* _Task description_
With the pictures left aside, write out exactly the lines of the listing below from the line with "Peter Sagan" to the line with "Устройство покрытия с", both included, and only those.

------------------------------------------------------------------------

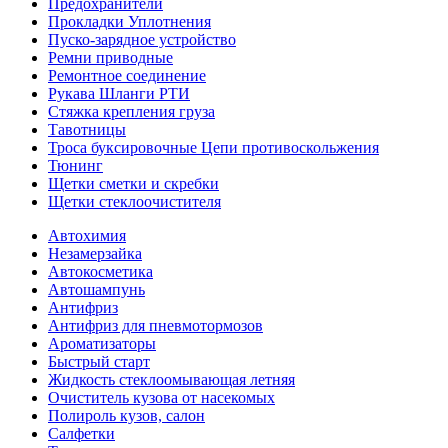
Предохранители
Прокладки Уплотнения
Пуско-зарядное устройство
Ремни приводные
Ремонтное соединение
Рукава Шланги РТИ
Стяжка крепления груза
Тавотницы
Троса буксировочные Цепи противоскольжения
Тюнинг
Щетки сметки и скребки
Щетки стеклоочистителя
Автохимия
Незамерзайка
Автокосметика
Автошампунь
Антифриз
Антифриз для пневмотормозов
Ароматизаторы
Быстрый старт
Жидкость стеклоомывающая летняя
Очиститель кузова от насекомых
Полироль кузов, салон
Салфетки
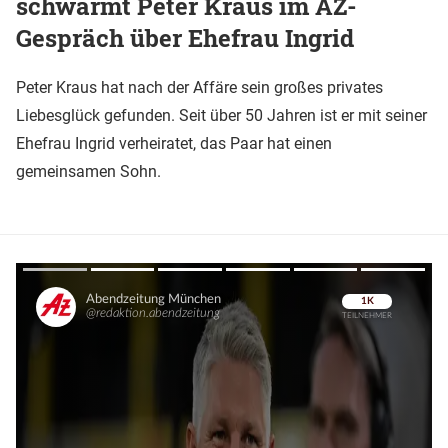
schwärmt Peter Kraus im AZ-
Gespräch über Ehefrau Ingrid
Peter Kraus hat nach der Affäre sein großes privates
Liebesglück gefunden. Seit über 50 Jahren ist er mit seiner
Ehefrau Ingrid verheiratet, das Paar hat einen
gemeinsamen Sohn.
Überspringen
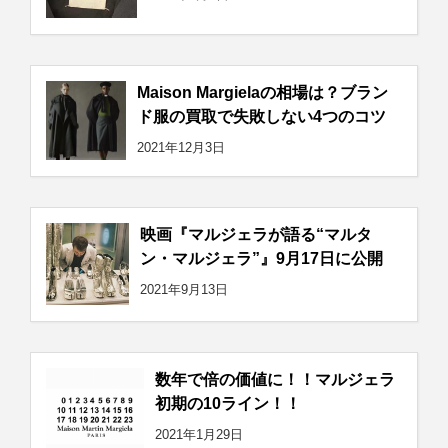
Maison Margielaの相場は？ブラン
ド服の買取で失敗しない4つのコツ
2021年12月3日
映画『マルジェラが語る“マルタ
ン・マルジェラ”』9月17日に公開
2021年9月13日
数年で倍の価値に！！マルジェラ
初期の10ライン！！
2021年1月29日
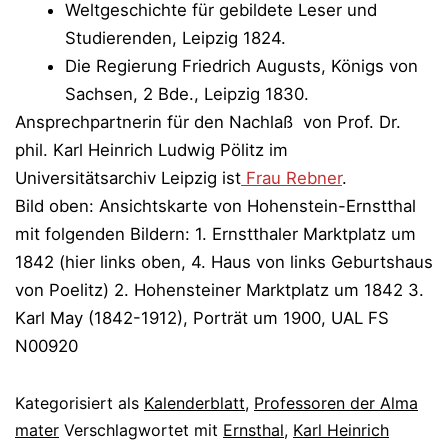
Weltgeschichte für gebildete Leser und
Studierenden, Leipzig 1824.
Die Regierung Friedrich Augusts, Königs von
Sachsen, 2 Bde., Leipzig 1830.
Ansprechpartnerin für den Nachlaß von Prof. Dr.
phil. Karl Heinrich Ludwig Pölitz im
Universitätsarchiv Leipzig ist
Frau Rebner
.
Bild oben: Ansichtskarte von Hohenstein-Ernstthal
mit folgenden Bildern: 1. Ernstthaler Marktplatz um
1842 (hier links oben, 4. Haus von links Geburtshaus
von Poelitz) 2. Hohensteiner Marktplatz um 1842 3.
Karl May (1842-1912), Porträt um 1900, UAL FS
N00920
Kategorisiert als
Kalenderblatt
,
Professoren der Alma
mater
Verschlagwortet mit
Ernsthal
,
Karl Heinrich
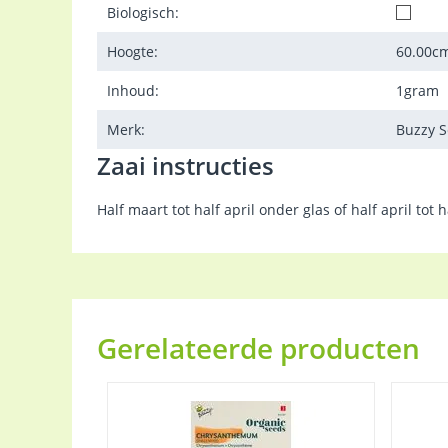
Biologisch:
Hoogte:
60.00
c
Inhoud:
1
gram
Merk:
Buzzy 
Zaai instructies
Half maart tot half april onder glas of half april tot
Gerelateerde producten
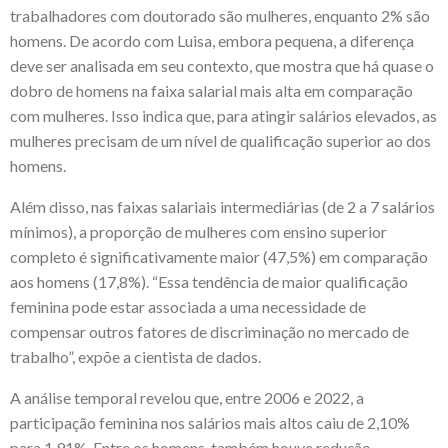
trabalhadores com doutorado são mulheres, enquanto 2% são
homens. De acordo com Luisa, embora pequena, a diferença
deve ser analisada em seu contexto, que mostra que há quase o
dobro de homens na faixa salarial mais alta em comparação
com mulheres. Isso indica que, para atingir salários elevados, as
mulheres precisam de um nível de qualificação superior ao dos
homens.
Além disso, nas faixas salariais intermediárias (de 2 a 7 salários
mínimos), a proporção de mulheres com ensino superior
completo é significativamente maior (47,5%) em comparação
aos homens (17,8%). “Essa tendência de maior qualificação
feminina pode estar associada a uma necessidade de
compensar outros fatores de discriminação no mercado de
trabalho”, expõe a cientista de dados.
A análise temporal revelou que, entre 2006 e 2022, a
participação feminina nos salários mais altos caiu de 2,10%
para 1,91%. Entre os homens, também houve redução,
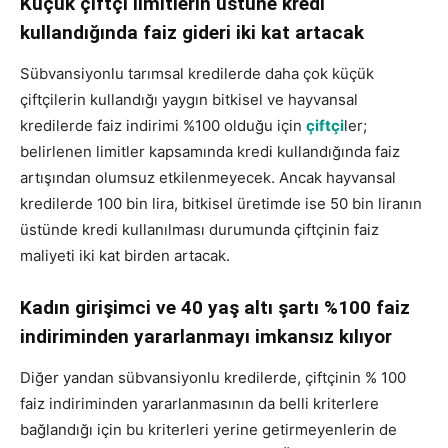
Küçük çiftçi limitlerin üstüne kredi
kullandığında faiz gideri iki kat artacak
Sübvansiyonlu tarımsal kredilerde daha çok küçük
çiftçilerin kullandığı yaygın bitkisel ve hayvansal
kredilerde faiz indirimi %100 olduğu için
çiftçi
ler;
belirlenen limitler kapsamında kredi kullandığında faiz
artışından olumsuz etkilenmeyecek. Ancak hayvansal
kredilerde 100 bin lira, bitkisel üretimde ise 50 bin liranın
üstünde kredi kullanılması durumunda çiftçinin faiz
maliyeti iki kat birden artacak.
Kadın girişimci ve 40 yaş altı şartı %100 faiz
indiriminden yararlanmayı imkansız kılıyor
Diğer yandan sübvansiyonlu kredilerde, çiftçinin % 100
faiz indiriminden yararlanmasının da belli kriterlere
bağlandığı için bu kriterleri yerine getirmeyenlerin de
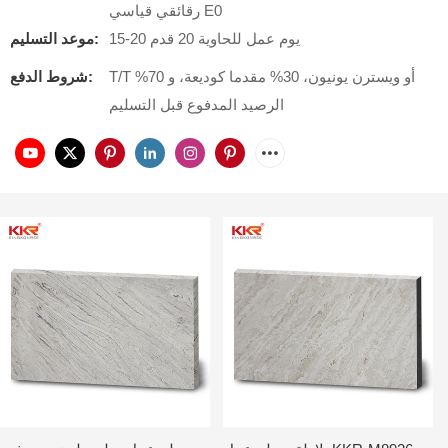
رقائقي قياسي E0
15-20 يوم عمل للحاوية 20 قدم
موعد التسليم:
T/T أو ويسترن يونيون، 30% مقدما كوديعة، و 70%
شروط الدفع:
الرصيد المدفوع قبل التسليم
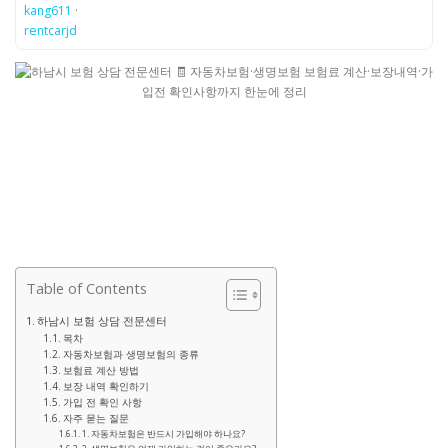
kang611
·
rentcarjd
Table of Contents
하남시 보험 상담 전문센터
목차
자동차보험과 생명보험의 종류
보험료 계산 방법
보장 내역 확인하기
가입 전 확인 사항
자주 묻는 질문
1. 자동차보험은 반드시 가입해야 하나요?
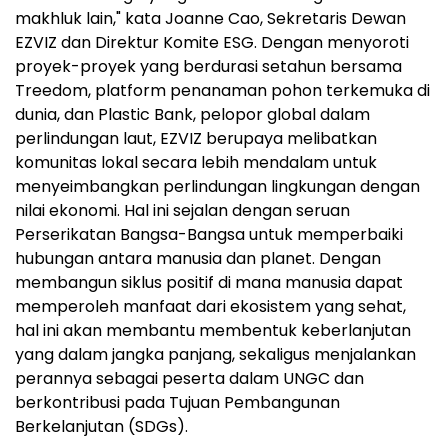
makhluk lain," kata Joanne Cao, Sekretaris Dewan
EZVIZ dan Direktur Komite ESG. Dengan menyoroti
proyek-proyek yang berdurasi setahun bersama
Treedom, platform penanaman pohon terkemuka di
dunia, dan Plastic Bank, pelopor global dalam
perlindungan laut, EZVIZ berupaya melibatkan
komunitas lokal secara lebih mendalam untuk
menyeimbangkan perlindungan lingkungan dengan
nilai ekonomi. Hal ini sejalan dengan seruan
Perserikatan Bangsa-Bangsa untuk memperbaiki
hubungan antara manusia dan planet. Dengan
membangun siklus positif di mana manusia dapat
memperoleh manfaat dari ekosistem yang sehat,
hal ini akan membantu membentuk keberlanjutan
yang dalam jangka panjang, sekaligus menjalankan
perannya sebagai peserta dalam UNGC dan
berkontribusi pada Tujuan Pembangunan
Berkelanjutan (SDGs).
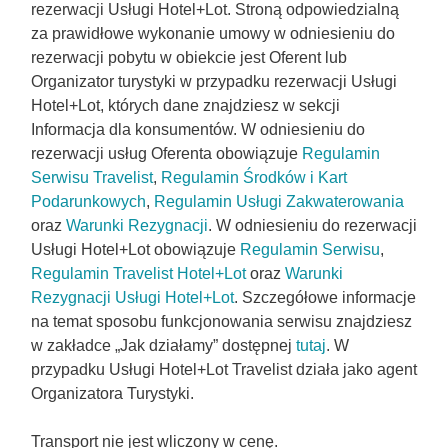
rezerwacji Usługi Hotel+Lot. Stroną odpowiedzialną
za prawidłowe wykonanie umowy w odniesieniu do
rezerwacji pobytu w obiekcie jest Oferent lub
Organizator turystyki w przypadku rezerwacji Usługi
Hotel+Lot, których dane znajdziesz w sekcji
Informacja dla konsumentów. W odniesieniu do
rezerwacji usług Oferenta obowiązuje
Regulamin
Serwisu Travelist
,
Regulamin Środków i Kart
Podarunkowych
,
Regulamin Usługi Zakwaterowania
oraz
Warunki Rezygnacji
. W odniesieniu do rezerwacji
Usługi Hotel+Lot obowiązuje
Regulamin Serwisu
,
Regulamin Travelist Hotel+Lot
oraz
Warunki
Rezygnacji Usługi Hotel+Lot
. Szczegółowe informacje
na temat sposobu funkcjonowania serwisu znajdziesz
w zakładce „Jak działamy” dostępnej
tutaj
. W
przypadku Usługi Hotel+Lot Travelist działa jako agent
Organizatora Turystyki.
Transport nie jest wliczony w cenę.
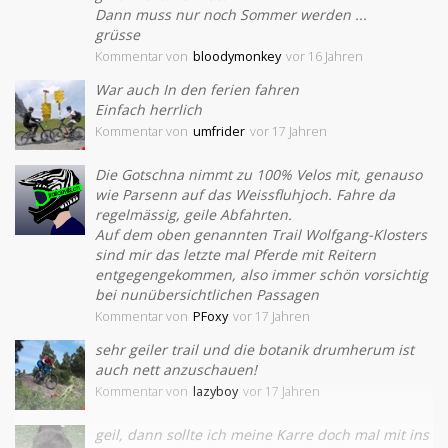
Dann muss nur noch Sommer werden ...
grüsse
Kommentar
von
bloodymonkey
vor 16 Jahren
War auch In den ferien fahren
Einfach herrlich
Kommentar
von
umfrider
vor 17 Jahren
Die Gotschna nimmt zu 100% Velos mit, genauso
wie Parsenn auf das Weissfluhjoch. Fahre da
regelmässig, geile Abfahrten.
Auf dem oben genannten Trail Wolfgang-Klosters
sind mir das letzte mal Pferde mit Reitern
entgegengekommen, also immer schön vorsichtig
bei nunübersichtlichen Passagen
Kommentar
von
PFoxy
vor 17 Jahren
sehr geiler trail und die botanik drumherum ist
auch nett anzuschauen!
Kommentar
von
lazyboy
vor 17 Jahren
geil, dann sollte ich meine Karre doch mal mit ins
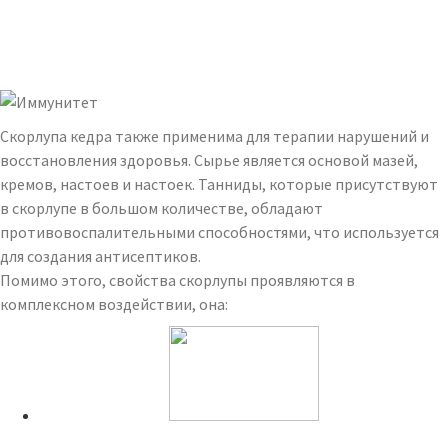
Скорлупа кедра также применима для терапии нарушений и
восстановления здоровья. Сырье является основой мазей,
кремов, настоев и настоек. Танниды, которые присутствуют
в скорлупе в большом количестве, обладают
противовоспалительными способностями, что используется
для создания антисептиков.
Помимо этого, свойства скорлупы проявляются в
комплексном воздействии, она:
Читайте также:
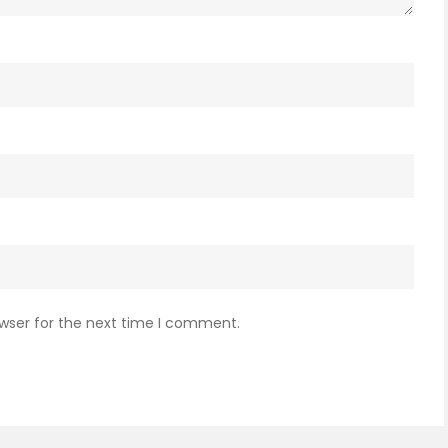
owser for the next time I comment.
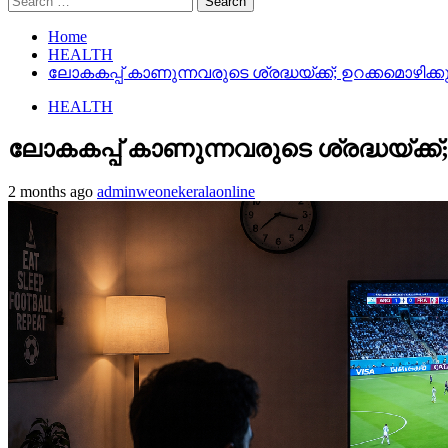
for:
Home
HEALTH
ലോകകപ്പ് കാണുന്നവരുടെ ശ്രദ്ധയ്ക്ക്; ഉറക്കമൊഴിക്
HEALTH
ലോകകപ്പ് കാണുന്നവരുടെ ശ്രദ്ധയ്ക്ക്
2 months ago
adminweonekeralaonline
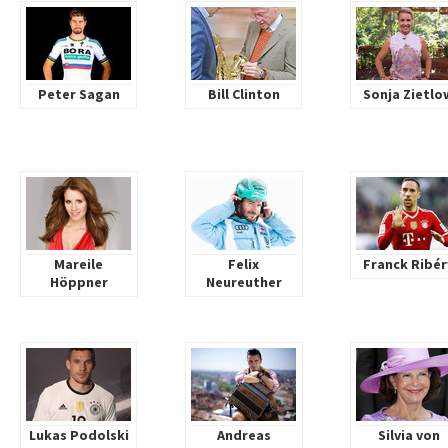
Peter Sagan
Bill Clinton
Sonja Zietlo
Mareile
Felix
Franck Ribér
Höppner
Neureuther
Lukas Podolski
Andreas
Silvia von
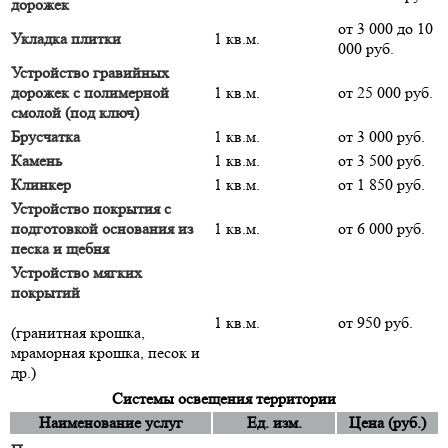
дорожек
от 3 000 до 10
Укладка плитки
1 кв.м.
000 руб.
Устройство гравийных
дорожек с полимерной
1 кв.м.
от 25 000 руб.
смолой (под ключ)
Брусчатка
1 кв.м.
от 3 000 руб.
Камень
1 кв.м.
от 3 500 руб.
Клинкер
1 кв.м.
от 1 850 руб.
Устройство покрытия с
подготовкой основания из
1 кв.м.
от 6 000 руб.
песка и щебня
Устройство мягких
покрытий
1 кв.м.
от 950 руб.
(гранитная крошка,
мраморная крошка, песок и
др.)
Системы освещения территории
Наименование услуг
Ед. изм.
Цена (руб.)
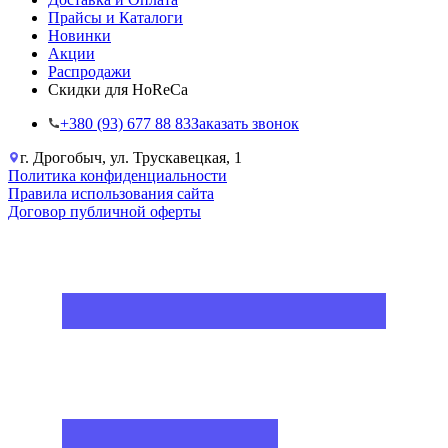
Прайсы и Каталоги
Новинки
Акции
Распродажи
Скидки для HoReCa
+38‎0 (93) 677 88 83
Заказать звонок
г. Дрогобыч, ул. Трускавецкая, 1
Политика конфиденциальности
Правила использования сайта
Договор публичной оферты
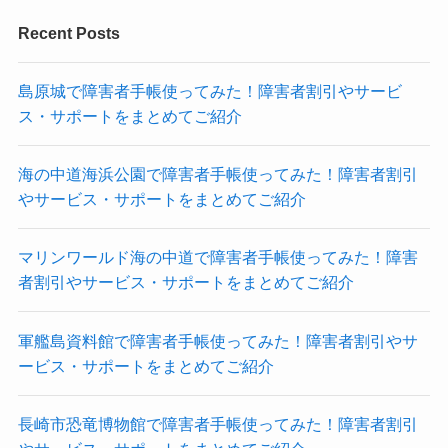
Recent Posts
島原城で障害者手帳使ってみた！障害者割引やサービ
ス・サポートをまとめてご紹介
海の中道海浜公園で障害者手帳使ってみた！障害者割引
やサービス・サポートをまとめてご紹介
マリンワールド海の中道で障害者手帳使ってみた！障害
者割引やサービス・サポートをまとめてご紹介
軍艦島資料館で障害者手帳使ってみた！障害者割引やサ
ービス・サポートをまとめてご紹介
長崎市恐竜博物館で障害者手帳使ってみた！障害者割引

------------------------------------------------------------------------

* _Task answer_
Peter Sagan
Bill Clinton
Sonja Zietlo
Mareile
Felix
Franck Ribér
Höppner
Neureuther
Lukas Podolski
Andreas
Silvia von
дорожек
от 3 000 до 10
Укладка плитки
1 кв.м.
000 руб.
Устройство гравийных
дорожек с полимерной
1 кв.м.
от 25 000 руб.
смолой (под ключ)
Брусчатка
1 кв.м.
от 3 000 руб.
Камень
1 кв.м.
от 3 500 руб.
Клинкер
1 кв.м.
от 1 850 руб.
Устройство покрытия с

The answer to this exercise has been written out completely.